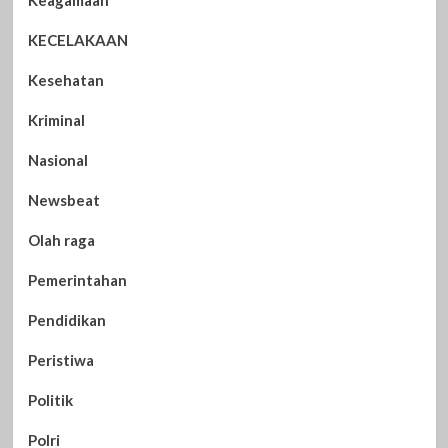
KECELAKAAN
Kesehatan
Kriminal
Nasional
Newsbeat
Olah raga
Pemerintahan
Pendidikan
Peristiwa
Politik
Polri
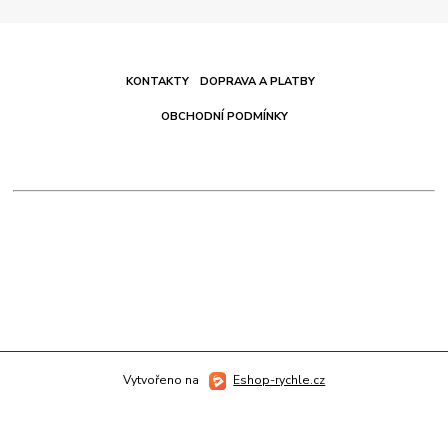
KONTAKTY
DOPRAVA A PLATBY
OBCHODNÍ PODMÍNKY
Vytvořeno na
Eshop-rychle.cz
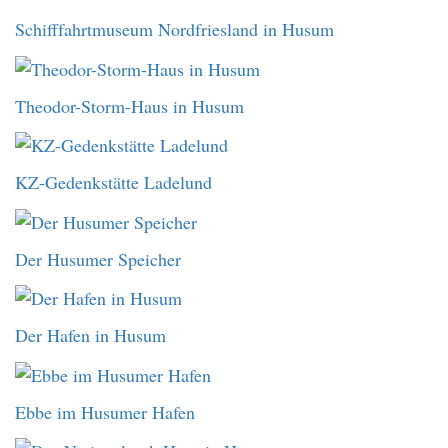
Schifffahrtmuseum Nordfriesland in Husum
Theodor-Storm-Haus in Husum
KZ-Gedenkstätte Ladelund
Der Husumer Speicher
Der Hafen in Husum
Ebbe im Husumer Hafen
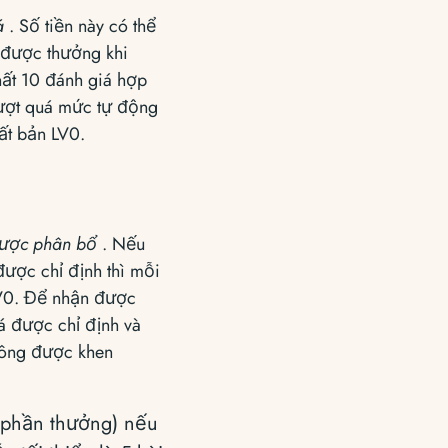
á
. Số tiền này có thể
 được thưởng khi
ất 10 đánh giá hợp
vượt quá mức tự động
ất bản LV0.
được phân bổ
. Nếu
ược chỉ định thì mỗi
V0. Để nhận được
á được chỉ định và
không được khen
 phần thưởng) nếu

Task requirements: Could you repeat the data exactly, omitting its pictures?

Answer area:
KECELAKAAN
Kesehatan
Kriminal
Nasional
Newsbeat
Olah raga
Pemerintahan
Pendidikan
Peristiwa
Politik
Polri
KONTAKTY
DOPRAVA A PLATBY
OBCHODNÍ PODMÍNKY
Vytvořeno na
Eshop-rychle.cz
Schifffahrtmuseum Nordfriesland in Husum
Theodor-Storm-Haus in Husum
KZ-Gedenkstätte Ladelund
Der Husumer Speicher
Der Hafen in Husum
Ebbe im Husumer Hafen
á
. Số tiền này có thể
 được thưởng khi
ất 10 đánh giá hợp
vượt quá mức tự động
ất bản LV0.
được phân bổ
. Nếu
ược chỉ định thì mỗi
V0. Để nhận được
á được chỉ định và
không được khen
 phần thưởng) nếu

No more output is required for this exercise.